James Read founded the company on June 11, 1946, in San Francisco, California. He bought government surplus food products and sold them in previously vacant stores throughout San Francisco. He named his new company Cannery Sales. In 1970, Cannery Sales acquired Globe of California and renamed it Canned Foods Warehouse. Canned Foods Warehouse changed to selling closeout, factory second, and discounted products. In 1971 Canned Foods Warehouse signed its first agreement with a supplier, Del Monte Foods. It later signed agreements with companies such as ConAgra, the Quaker Oats Company, and Revlon. Canned Foods Warehouse opened its first independent store in Redmond, Oregon, in 1973.

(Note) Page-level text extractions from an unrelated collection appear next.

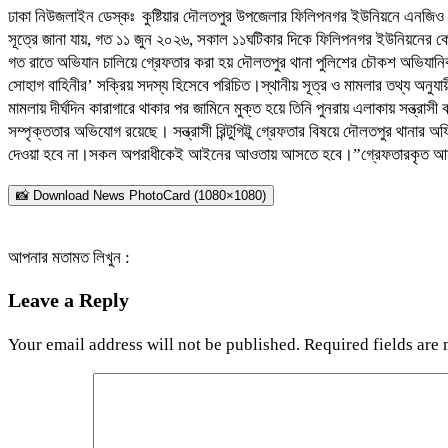
ঢাকা নিউজলাইন ডেস্কঃ কুষ্টিয়ার দৌলতপুর উপজেলার ফিলিপনগর ইউনিয়নে এনজিও কর্ম
সূত্রে জানা যায়, গত ১১ জুন ২০২৬, সকাল ১১ঘটিকার দিকে ফিলিপনগর ইউনিয়নের কেরানী
গত রাতে অভিযান চালিয়ে গ্রেফতার করা হয় দৌলতপুর থানা পুলিশের চৌকশ অভিযানিকদল।
সোহাগ বাহিনীর’ সক্রিয় সদস্য হিসেবে পরিচিত।স্থানীয় সূত্র ও মামলার তথ্য অনুযায়ী,
মামলায় দীর্ঘদিন কারাগারে থাকার পর জামিনে মুক্ত হয়ে তিনি পুনরায় এলাকায় সন্ত্র
সম্পৃক্ততার অভিযোগ রয়েছে। সন্ত্রাসী রিন্টুগিট্টু গ্রেফতার বিষয়ে দৌলতপুর থ
দেওয়া হবে না।সকল অপরাধীকেই আইনের আওতায় আসতে হবে।”গ্রেফতারকৃত আসা
📸 Download News PhotoCard (1080×1080)
আপনার মতামত লিখুন :
Leave a Reply
Your email address will not be published.
Required fields are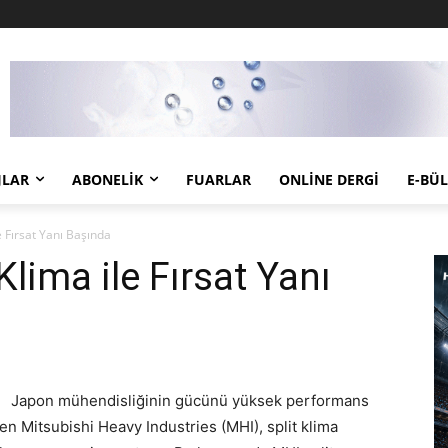
JLAR
ABONELIK
FUARLAR
ONLINE DERGI
E-BÜ
e Fırsat Yanı Başında
lima ile Fırsat Yanı
Japon mühendisliğinin gücünü yüksek performans
ren Mitsubishi Heavy Industries (MHI), split klima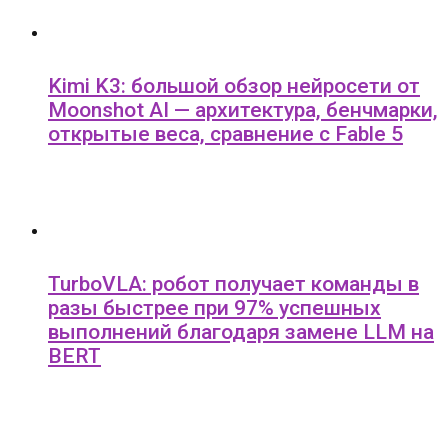
Kimi K3: большой обзор нейросети от
Moonshot AI — архитектура, бенчмарки,
открытые веса, сравнение с Fable 5
TurboVLA: робот получает команды в
разы быстрее при 97% успешных
выполнений благодаря замене LLM на
BERT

Following founder James Read's death in 1982, his sons Steven and Peter took over company management. In 1987, the company was renamed Grocery Outlet. Grocery Outlet's 100th store opened in 1995.

In 2001, Grocery Outlet acquired all remaining liquidated inventories of Webvan following the online grocery delivery service's bankruptcy. During the same year, Grocery Outlet acquired online retailer Wine.com's remaining inventory following that retailer's bankruptcy. In 2002, the company changed its corporate name to Grocery Outlet, Inc.

Grocery Outlet purchased 16 Yes!Less grocery stores in Texas and another in Shreveport, Louisiana, from Dallas, Texas-based Fleming Cos. in January 2003. All 17 stores were closed by May 2004.

The company promoted MacGregor Read and Eric Lindberg to co-CEO in 2006. Prior to their appointment, Read was vice president of real estate and Lindberg vice president of purchasing for the company. They took over for Steven Read, who became executive chairman of Grocery Outlet. MacGregor Read is the son of Steven Read and Lindberg the son-in-law of Grocery Outlet Chairman Peter Read. MacGregor Read is the third generation of the Read family to serve as CEO of Grocery Outlet.

In 2007, the United States Court of Appeals for the Ninth Circuit awarded Albertsons an injunction against Grocery Outlet over its use of the Lucky brand name in a Rocklin, California, store. In 2009, the company added "Bargain Market" to its store branding.
In 2011, Grocery Outlet acquired the Pennsylvania-based chain Amelia's Grocery Outlet.

In 2009, Berkshire Partners became an investor in Grocery Outlet. In 2014, private equity fund Hellman & Friedman LLC agreed to partner with senior management and acquire Grocery Outlet from principal owner Berkshire Partners LLC.

In December 2018, the Board of Directors appointed Eric Lindberg to Chief Executive Officer and MacGregor Read to Vice Chairman.

In June 2019, Grocery Outlet went public and shares of Grocery Outlet's common stock began trading on Nasdaq Global Select Market on June 20, 2019, under the symbol "GO".

In January 2023, RJ Sheedy, who already held the title of president, also assumed the role of CEO.

On March 4, 2026, Grocery Outlet announced the closure of 36 locations, 24 of which are in the eastern United States. Grocery Outlet president and CEO Jason Potter said that the retailer's fourth quarter results were "unacceptable" and that there is "more work to do than we expected".

== Products ==
Inventory comes primarily from overstocks and closeouts of name-brand groceries, as well as private-label groceries. Grocery Outlet buys mostly closeout or seasonal merchandise, so particular brand names change often. The company's stores also carry food staples such as fresh meat, dairy and bread. All products sold by Grocery Outlet are purchased directly from manufacturers, never from other retail stores. One of the most popular sections in Grocery Outlet is labeled NOSH (natural, organic, specialty and healthy). Mainly because of this section, Grocery Outlet has attracted followers who want to buy ethical items (often vegan and/or plant-based) on a budget.